ISLAMABAD — Despite the federal government’s public declarations of fiscal discipline and strict austerity, Finance Minister Muhammad Aurangzeb has requested post-facto parliamentary regularization for a record Rs 3.684 trillion in supplementary grants. The massive volume of unsanctioned spending and fund re-appropriation raises major structural questions regarding the validity of the state’s budgetary estimation processes.
Key Highlights
- Parliament is asked to regularize Rs 3.684 trillion in excess spending—over four times the Rs 895 billion cleared last year.
- Debt servicing, power sector bailouts, and unbudgeted subsidies represent the largest drivers of the fiscal overrun.
- More than Rs 3.2 trillion of the total overrun dates back to late fluctuations in the 2024–25 fiscal cycle.
- Overspending occurred across critical ministries, including Defence, Federal Education, and National Health Services.
- Because the funds have already been spent, parliament cannot legally vote to reject the regularizations.
Massive Surpluses in Debt Servicing and Energy Outlays
According to budget documents submitted to the legislature, the finance ministry is seeking legal cover under Articles 80 to 84 of the Constitution for outlays that exceeded initial parliamentary approvals. The vast majority of the overspending—exceeding Rs 3.2 trillion—stems from the tail-end of the 2024–25 fiscal year. This includes an immense Rs 2.6 trillion in unsanctioned debt servicing costs, alongside Rs 430 billion injected into the struggling power sector to handle circular debt pressures.

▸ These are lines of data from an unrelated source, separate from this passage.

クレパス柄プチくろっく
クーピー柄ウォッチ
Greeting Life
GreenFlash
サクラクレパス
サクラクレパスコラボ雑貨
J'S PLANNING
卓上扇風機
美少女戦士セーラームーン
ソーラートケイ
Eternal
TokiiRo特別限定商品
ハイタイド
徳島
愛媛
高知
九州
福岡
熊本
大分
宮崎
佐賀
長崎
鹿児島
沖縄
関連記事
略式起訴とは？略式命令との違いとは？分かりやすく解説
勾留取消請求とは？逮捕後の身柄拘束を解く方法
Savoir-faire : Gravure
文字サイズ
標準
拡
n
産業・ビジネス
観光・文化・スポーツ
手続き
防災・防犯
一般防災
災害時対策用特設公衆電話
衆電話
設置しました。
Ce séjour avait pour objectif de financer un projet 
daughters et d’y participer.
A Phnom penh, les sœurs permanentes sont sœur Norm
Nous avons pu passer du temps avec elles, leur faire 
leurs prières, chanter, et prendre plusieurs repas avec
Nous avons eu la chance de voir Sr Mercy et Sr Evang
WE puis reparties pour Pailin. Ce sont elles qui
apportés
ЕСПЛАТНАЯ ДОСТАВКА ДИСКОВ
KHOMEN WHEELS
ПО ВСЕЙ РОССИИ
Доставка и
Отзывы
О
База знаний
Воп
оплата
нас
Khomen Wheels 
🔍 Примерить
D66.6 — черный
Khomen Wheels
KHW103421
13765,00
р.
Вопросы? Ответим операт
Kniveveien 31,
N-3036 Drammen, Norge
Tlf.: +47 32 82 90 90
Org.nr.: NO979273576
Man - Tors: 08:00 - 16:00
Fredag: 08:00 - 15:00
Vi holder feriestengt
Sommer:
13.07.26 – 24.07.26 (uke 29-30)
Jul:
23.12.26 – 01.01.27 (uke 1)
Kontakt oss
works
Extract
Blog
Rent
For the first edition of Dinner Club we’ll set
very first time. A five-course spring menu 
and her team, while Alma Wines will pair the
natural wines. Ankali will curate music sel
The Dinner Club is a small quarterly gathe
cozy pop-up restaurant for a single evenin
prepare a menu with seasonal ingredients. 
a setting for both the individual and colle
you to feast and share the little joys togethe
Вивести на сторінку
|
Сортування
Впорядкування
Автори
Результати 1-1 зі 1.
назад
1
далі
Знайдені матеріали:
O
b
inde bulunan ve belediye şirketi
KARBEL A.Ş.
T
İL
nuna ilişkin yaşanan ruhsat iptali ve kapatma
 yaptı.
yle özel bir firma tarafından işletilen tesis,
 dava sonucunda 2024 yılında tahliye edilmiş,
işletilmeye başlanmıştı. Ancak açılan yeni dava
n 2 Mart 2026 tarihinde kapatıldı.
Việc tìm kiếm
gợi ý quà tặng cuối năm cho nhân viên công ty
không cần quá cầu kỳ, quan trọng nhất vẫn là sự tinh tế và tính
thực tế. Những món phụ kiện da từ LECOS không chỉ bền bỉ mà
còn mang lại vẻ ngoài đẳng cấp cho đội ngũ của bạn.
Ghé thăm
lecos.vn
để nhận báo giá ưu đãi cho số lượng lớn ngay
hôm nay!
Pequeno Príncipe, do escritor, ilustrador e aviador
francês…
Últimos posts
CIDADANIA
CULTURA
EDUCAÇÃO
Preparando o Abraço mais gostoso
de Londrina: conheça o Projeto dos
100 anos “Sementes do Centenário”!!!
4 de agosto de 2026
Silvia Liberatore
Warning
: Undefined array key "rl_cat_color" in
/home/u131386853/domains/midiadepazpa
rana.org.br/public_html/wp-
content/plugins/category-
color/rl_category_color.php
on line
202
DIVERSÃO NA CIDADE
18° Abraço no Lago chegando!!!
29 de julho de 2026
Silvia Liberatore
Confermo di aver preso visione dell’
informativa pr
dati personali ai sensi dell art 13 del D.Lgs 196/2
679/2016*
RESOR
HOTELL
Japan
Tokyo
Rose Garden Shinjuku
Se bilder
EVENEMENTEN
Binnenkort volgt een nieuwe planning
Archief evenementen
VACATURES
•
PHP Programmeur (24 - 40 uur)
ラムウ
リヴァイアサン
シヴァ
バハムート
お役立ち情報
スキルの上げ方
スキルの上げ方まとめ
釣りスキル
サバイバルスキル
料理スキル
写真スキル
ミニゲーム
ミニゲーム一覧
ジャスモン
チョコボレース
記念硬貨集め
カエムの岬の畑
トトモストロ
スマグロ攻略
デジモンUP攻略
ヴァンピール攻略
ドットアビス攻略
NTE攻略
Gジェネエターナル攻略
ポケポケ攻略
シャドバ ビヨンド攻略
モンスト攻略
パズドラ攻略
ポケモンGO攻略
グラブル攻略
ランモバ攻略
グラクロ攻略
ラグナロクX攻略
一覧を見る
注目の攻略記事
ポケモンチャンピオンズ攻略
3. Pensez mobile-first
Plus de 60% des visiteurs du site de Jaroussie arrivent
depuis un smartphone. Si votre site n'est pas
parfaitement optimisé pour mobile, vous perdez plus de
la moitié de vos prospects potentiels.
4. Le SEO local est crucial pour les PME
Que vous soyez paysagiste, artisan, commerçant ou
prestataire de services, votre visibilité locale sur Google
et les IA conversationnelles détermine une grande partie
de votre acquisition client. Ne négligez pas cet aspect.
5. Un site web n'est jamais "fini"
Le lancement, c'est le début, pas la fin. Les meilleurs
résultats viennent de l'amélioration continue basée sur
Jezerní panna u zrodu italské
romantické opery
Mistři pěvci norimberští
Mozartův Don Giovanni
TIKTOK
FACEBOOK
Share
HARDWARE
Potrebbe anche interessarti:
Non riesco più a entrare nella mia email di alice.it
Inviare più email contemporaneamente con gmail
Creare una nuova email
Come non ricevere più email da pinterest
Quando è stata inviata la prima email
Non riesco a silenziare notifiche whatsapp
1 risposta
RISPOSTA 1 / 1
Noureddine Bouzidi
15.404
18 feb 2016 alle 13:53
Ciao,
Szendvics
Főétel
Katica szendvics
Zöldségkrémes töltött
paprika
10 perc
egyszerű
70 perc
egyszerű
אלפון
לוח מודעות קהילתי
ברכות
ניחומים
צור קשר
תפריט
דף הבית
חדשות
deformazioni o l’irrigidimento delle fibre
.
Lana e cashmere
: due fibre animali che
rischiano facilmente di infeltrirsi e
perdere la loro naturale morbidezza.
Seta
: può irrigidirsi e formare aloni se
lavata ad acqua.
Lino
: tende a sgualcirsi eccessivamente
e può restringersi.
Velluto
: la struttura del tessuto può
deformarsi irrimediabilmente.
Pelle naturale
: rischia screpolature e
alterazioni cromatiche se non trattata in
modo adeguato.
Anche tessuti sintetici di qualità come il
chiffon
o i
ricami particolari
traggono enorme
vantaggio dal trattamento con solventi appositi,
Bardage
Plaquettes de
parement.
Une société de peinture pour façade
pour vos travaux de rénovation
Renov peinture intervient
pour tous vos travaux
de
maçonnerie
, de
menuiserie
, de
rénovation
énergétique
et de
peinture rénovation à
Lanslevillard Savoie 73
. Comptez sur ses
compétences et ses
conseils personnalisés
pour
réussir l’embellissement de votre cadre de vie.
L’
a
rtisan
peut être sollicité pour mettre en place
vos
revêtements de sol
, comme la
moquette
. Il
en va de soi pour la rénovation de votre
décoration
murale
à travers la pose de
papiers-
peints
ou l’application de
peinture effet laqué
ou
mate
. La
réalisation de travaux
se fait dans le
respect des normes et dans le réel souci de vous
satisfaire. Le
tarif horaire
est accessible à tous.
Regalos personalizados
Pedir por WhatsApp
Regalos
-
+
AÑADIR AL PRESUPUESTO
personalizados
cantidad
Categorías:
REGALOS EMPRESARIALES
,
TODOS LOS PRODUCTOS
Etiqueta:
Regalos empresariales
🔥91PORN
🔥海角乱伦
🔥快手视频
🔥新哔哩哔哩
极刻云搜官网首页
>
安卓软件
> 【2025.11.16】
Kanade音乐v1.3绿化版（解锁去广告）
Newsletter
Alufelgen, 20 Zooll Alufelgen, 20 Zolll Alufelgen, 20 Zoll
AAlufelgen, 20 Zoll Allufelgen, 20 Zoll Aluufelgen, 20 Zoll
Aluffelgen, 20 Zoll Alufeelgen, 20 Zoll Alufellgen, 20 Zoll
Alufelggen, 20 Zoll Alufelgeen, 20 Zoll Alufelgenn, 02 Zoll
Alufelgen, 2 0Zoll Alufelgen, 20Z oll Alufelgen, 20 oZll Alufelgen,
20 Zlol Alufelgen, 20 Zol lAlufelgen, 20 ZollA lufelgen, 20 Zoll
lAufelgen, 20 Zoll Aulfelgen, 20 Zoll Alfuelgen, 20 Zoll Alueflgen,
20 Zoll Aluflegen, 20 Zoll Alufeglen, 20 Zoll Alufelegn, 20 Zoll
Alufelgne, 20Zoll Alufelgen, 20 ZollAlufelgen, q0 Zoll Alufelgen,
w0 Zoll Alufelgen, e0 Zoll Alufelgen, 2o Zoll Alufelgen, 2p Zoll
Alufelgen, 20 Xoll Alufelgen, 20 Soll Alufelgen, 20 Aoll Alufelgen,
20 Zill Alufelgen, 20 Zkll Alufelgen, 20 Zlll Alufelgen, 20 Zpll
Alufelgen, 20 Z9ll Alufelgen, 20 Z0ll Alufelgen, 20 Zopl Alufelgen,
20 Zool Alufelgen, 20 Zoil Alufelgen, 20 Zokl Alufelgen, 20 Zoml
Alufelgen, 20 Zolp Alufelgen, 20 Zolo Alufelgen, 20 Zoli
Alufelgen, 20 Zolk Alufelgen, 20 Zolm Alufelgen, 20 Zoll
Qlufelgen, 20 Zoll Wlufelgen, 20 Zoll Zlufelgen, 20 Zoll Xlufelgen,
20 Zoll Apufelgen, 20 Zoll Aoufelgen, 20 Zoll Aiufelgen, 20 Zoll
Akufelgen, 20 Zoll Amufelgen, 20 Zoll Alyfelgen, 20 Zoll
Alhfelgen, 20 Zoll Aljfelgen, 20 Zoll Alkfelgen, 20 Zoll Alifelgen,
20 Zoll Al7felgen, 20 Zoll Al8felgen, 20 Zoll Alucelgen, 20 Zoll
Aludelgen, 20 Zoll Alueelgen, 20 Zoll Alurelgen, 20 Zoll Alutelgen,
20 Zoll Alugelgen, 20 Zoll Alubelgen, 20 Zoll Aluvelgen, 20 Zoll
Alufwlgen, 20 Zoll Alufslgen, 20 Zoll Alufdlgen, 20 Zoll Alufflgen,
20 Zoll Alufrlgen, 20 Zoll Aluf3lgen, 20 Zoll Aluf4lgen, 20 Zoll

Parliament is being asked to approve Rs. 3.684 trillion in spending that went beyond budget limits, even as the government continues to stress austerity and fiscal discipline. 🧵 pic.twitter.com/WLTChvA0uW
— ProPakistani (@ProPakistaniPK) June 16, 2026
For the current fiscal year, supplementary grants totaled Rs 485 billion. This operational overrun was led by Rs 112 billion directed to the power sector—including equity injections into distribution companies—and Rs 127.5 billion dedicated to unbudgeted grants and subsidies. Since these expenditures are classified as charged outlays from the Federal Consolidated Fund, they are presented to the assembly essentially as a fait accompli for information rather than dynamic voting.
Security Allocations and Specialized Portfolios
Beyond basic macro-adjustments, multiple ministries drew significantly from the national treasury without prior legal sanction. The Defence Division consumed an extra Rs 34 billion for border fencing along the Pak-Iran frontier, helicopter maintenance, and internal security setups. Meanwhile, federal education required Rs 57 billion—the bulk of which funded regional education trusts and university bailouts—and national health required Rs 30 billion for provincial vaccine procurement.
Major Overruns Requiring Regularization (Rs Trillion)
• Debt Servicing (Late FY25): 2.600
• Power Sector Subsidies (Late FY25): 0.430
• Power Sector Injections (FY26): 0.112
• Unbudgeted Grants & Subsidies (FY26): 0.127
• Defence & Internal Security (Combined): 0.057
In an ironic twist, budget documents revealed that a supplementary grant of Rs 127.4 billion was utilized for the Prime Minister’s Austerity Fund itself. Additionally, the government authorized significant mid-year adjustments for state media entities, including Rs 11 billion for PTV tariff adjustments, alongside Rs 22 billion for the Ramazan relief package and Rs 7 billion for localized lawmaker development schemes.